The online petition calls for the UK government to implement a rule relating to the percentage of votes and turnout. It states that in the case of a turnout of less than 75 per cent with either Leave or Remain votes totalling less than 60 per cent, a second referendum should be triggered.

Uploaded online this morning, the '' site was initially difficult to access due to the huge response from disenchanted Remain voters across the country. By 9 a.m., the site had crashed due to the massive response and by midday it had achieved the 100,000 threshold over which the petition must trigger a parliamentary debate.

However many supporters it attracts, the chances it will force a second referendum run from highly unlikely to zero. Remain voters online are claiming that the majority of Leave supporters were not given the correct information as to the effects of Brexit on the UK, the EU and the wider world which began with today’s panic on world markets.

Meanwhile, a glimmer of hope, albeit temporary, was given to UK expats in Spain concerned about their immediate futures now that Brexit is a reality. Acting prime minister Mariano Rajoy assured them that their rights will remain during the two years of post-Brexit negotiations and would mirror those of Spanish expats living and working in the UK.

British expats on Gibraltar, however, are terrified that Spain will again attempt to re-establish its former hold on the famous Rock, under British sovereignty for the past 300 years.
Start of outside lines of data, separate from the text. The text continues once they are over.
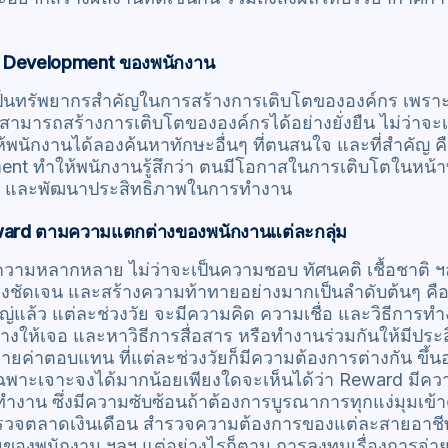
al Development ของพนักงาน
เป็นทรัพยากรสำคัญในการสร้างการเติบโตขององค์กร เพรา
ามารถสร้างการเติบโตขององค์กรได้อย่างยั่งยืน ไม่ว่าจะเ
ห้พนักงานได้ลองค้นหาทักษะอื่นๆ ที่ตนสนใจ และที่สำคัญ 
nt ทำให้พนักงานรู้สึกว่า ตนมีโอกาสในการเติบโตในหน้า
ดี และพัฒนาประสิทธิภาพในการทำงาน
Reward ตามความแตกต่างของพนักงานแต่ละกลุ่ม
ามหลากหลาย ไม่ว่าจะเป็นความชอบ ทัศนคติ เชื้อชาติ ฯลฯ ซ
ย่างชัดเจน และสร้างความท้าทายอย่างมากเป็นลำดับต้นๆ คื
ญ่แล้ว แต่ละช่วงวัย จะมีความคิด ความเชื่อ และวิธีการทำ
ให้เจอ และหาวิธีการสื่อสาร หรือทำงานร่วมกันให้มีประสิ
ยค่าตอบแทน ที่แต่ละช่วงวัยก็มีความต้องการต่างกัน ขึ้นอย
พาะเจาะจงได้มากน้อยเพียงใดจะเห็นได้ว่า Reward มีค
ำงาน ซึ่งมีความซับซ้อนถ้าต้องการบูรณาการทุกแง่มุมเข้าด
รวจตลาดเงินเดือน สำรวจความต้องการของแต่ละสายอาชี
ของพนักงาน ฯลฯ แต่อย่างไรก็ตาม การลงทุนเรื่องการจ่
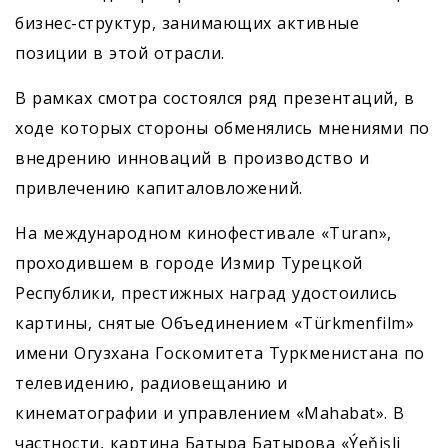
бизнес-структур, занимающих активные
позиции в этой отрасли.
В рамках смотра состоялся ряд презентаций, в
ходе которых стороны обменялись мнениями по
внедрению инноваций в производство и
привлечению капиталовложений.
На международном кинофестивале «Turan»,
проходившем в городе Измир Турецкой
Республики, престижных наград удостоились
картины, снятые Объединением «Türkmenfilm»
имени Огузхана Госкомитета Туркменистана по
телевидению, радиовещанию и
кинематографии и управлением «Mahabat». В
частности, картина Батыра Батырова «Ýeňişli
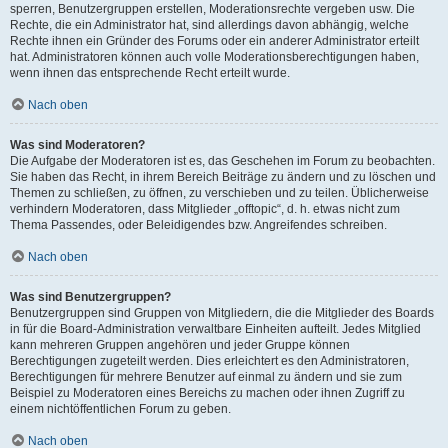
sperren, Benutzergruppen erstellen, Moderationsrechte vergeben usw. Die
Rechte, die ein Administrator hat, sind allerdings davon abhängig, welche
Rechte ihnen ein Gründer des Forums oder ein anderer Administrator erteilt
hat. Administratoren können auch volle Moderationsberechtigungen haben,
wenn ihnen das entsprechende Recht erteilt wurde.
Nach oben
Was sind Moderatoren?
Die Aufgabe der Moderatoren ist es, das Geschehen im Forum zu beobachten.
Sie haben das Recht, in ihrem Bereich Beiträge zu ändern und zu löschen und
Themen zu schließen, zu öffnen, zu verschieben und zu teilen. Üblicherweise
verhindern Moderatoren, dass Mitglieder „offtopic“, d. h. etwas nicht zum
Thema Passendes, oder Beleidigendes bzw. Angreifendes schreiben.
Nach oben
Was sind Benutzergruppen?
Benutzergruppen sind Gruppen von Mitgliedern, die die Mitglieder des Boards
in für die Board-Administration verwaltbare Einheiten aufteilt. Jedes Mitglied
kann mehreren Gruppen angehören und jeder Gruppe können
Berechtigungen zugeteilt werden. Dies erleichtert es den Administratoren,
Berechtigungen für mehrere Benutzer auf einmal zu ändern und sie zum
Beispiel zu Moderatoren eines Bereichs zu machen oder ihnen Zugriff zu
einem nichtöffentlichen Forum zu geben.
Nach oben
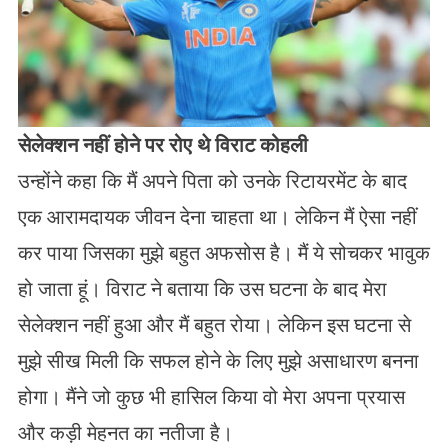
सेलेक्शन नहीं होने पर रोए थे विराट कोहली
उन्होंने कहा कि मैं अपने पिता को उनके रिटायरमेंट के बाद
एक आरामदायक जीवन देना चाहता था। लेकिन मैं ऐसा नहीं
कर पाया जिसका मुझे बहुत अफसोस है। मैं ये सोचकर भावुक
हो जाता हूं। विराट ने बताया कि उस घटना के बाद मेरा
सेलेक्शन नहीं हुआ और मैं बहुत रोया। लेकिन इस घटना से
मुझे सीख मिली कि सफल होने के लिए मुझे असाधारण बनना
होगा। मैंने जो कुछ भी हासिल किया वो मेरा अपना प्रयास
और कड़ी मेहनत का नतीजा है।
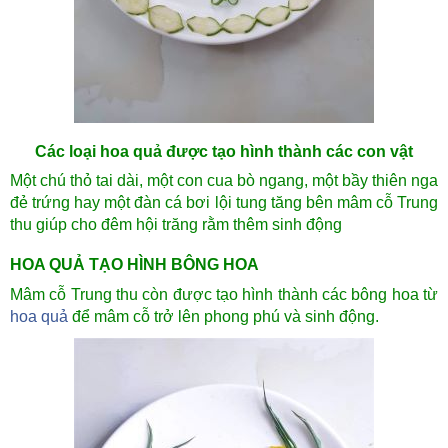
Các loại hoa quả được tạo hình thành các con vật
Một chú thỏ tai dài, một con cua bò ngang, một bầy thiên nga
đẻ trứng hay một đàn cá bơi lội tung tăng bên mâm cỗ Trung
thu giúp cho đêm hội trăng rằm thêm sinh động
HOA QUẢ TẠO HÌNH BÔNG HOA
Mâm cỗ Trung thu còn được tạo hình thành các bông hoa từ
hoa quả
để mâm cỗ trở lên phong phú và sinh động.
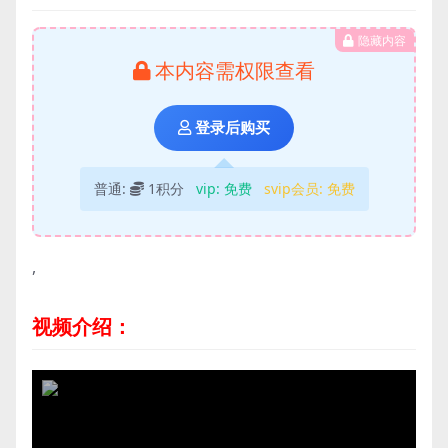
隐藏内容
本内容需权限查看
登录后购买
普通:
1积分
vip:
免费
svip会员:
免费
,
视频介绍：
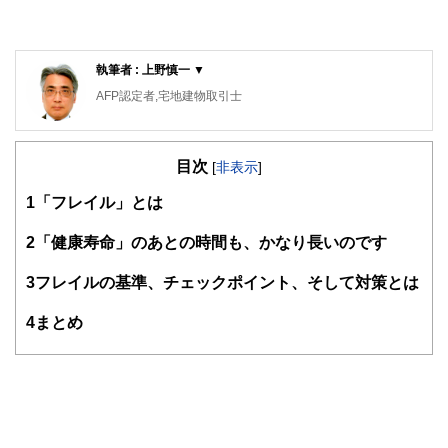
執筆者 : 上野慎一 ▼
AFP認定者,宅地建物取引士
不動産コンサルティングマスター,再開発プランナー
横浜市出身。1981年早稲田大学政治経済学部卒業後、大手
目次
不動産会社に勤務。2015年早期退職。自身の経験をベース
[
非表示
]
にしながら、資産運用・リタイアメント・セカンドライフな
1
「フレイル」とは
どのテーマに取り組んでいます。「人生は片道きっぷの旅の
ようなもの」をモットーに、折々に出掛けるお城巡りや居酒
屋巡りの旅が楽しみです。
2
「健康寿命」のあとの時間も、かなり長いのです
3
フレイルの基準、チェックポイント、そして対策とは
4
まとめ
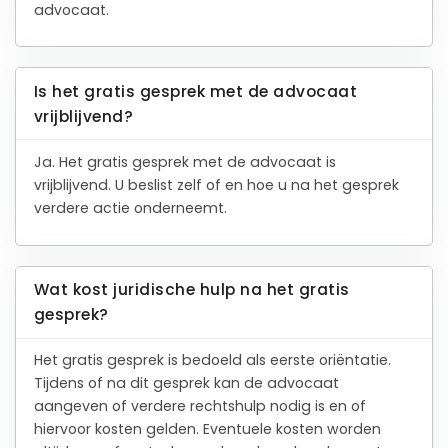
advocaat.
Is het gratis gesprek met de advocaat
vrijblijvend?
Ja. Het gratis gesprek met de advocaat is
vrijblijvend. U beslist zelf of en hoe u na het gesprek
verdere actie onderneemt.
Wat kost juridische hulp na het gratis
gesprek?
Het gratis gesprek is bedoeld als eerste oriëntatie.
Tijdens of na dit gesprek kan de advocaat
aangeven of verdere rechtshulp nodig is en of
hiervoor kosten gelden. Eventuele kosten worden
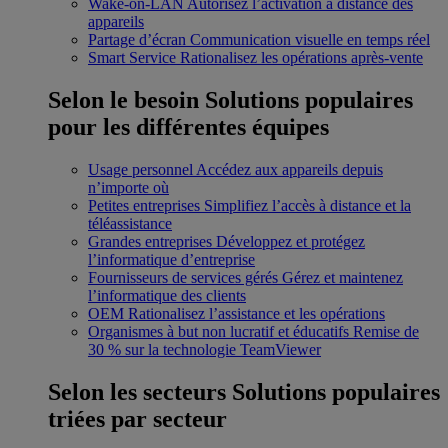
Wake-on-LAN
Autorisez l’activation à distance des
appareils
Partage d’écran
Communication visuelle en temps réel
Smart Service
Rationalisez les opérations après-vente
Selon le besoin
Solutions populaires
pour les différentes équipes
Usage personnel
Accédez aux appareils depuis
n’importe où
Petites entreprises
Simplifiez l’accès à distance et la
téléassistance
Grandes entreprises
Développez et protégez
l’informatique d’entreprise
Fournisseurs de services gérés
Gérez et maintenez
l’informatique des clients
OEM
Rationalisez l’assistance et les opérations
Organismes à but non lucratif et éducatifs
Remise de
30 % sur la technologie TeamViewer
Selon les secteurs
Solutions populaires
triées par secteur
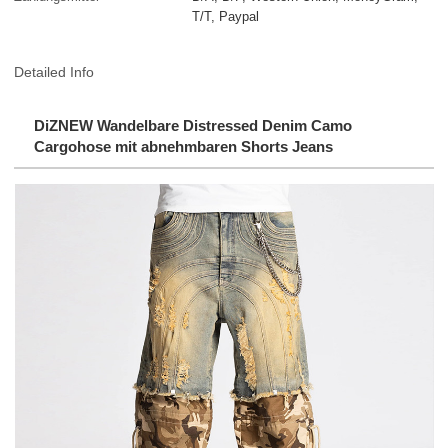
T/T, Paypal
Detailed Info
DiZNEW Wandelbare Distressed Denim Camo
Cargohose mit abnehmbaren Shorts Jeans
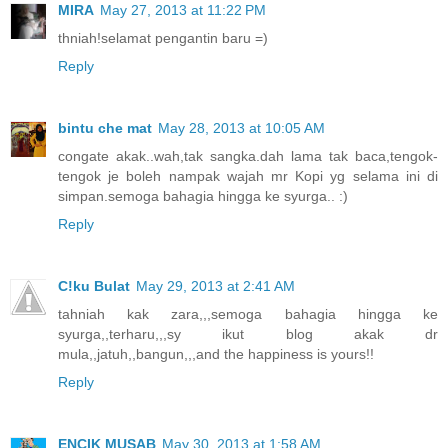
MIRA
May 27, 2013 at 11:22 PM
thniah!selamat pengantin baru =)
Reply
bintu che mat
May 28, 2013 at 10:05 AM
congate akak..wah,tak sangka.dah lama tak baca,tengok-
tengok je boleh nampak wajah mr Kopi yg selama ini di
simpan.semoga bahagia hingga ke syurga.. :)
Reply
C!ku Bulat
May 29, 2013 at 2:41 AM
tahniah kak zara,,,semoga bahagia hingga ke
syurga,,terharu,,,sy ikut blog akak dr
mula,,jatuh,,bangun,,,and the happiness is yours!!
Reply
ENCIK MUSAB
May 30, 2013 at 1:58 AM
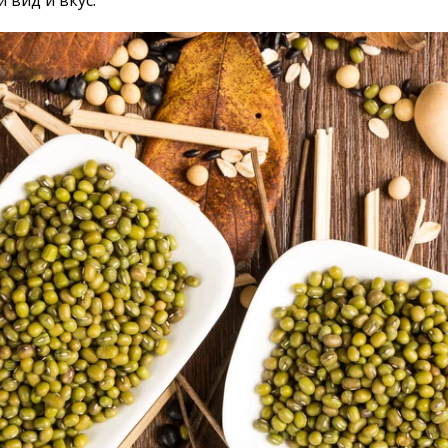
 вид и вкус.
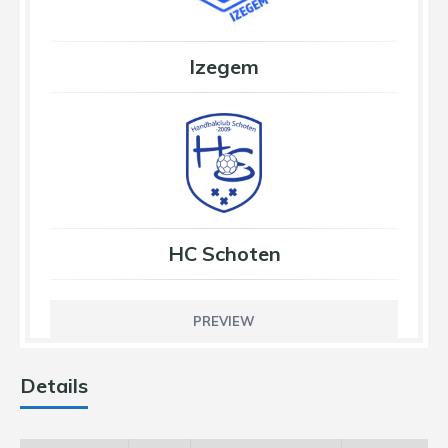
Izegem
HC Schoten
PREVIEW
Details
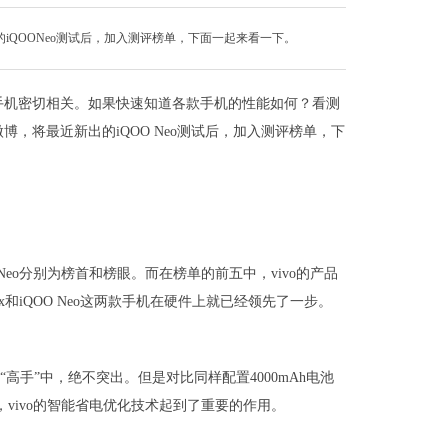
iQOONeo测试后，加入测评榜单，下面一起来看一下。
手机密切相关。如果快速知道各款手机的性能如何？看测
博，将最近新出的iQOO Neo测试后，加入测评榜单，下
 Neo分别为榜首和榜眼。而在榜单的前五中，vivo的产品
5x和iQOO Neo这两款手机在硬件上就已经领先了一步。
堆“高手”中，绝不突出。但是对比同样配置4000mAh电池
vivo的智能省电优化技术起到了重要的作用。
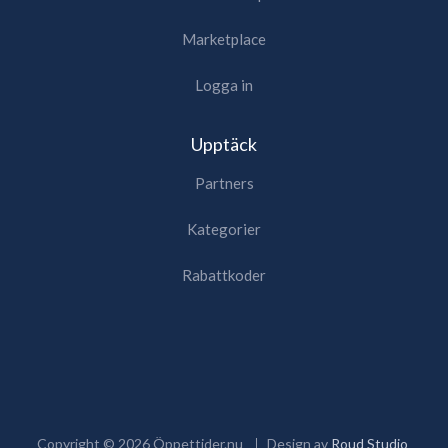
Marketplace
Logga in
Upptäck
Partners
Kategorier
Rabattkoder
Copyright ©
2026
Öppettider.nu
Design av
Roud Studio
Of the Rock’s eligible voters, 84 per cent voted, with 96 per cent in favour of Britain’s remaining in the EU. The majority of British residents in Gibraltar are retirees or small business owners.

The dramatic fall in the value of sterling to its lowest point since 1985 is expected to hit hard on British retirees overseas, especially those on UK state pensions frozen at point of entry to countries without a reciprocal agreement with the UK. For example, Australia, whose expat Brits mostly voted Remain, is already an expensive destination for retirees, with many now giving up and returning to the home country.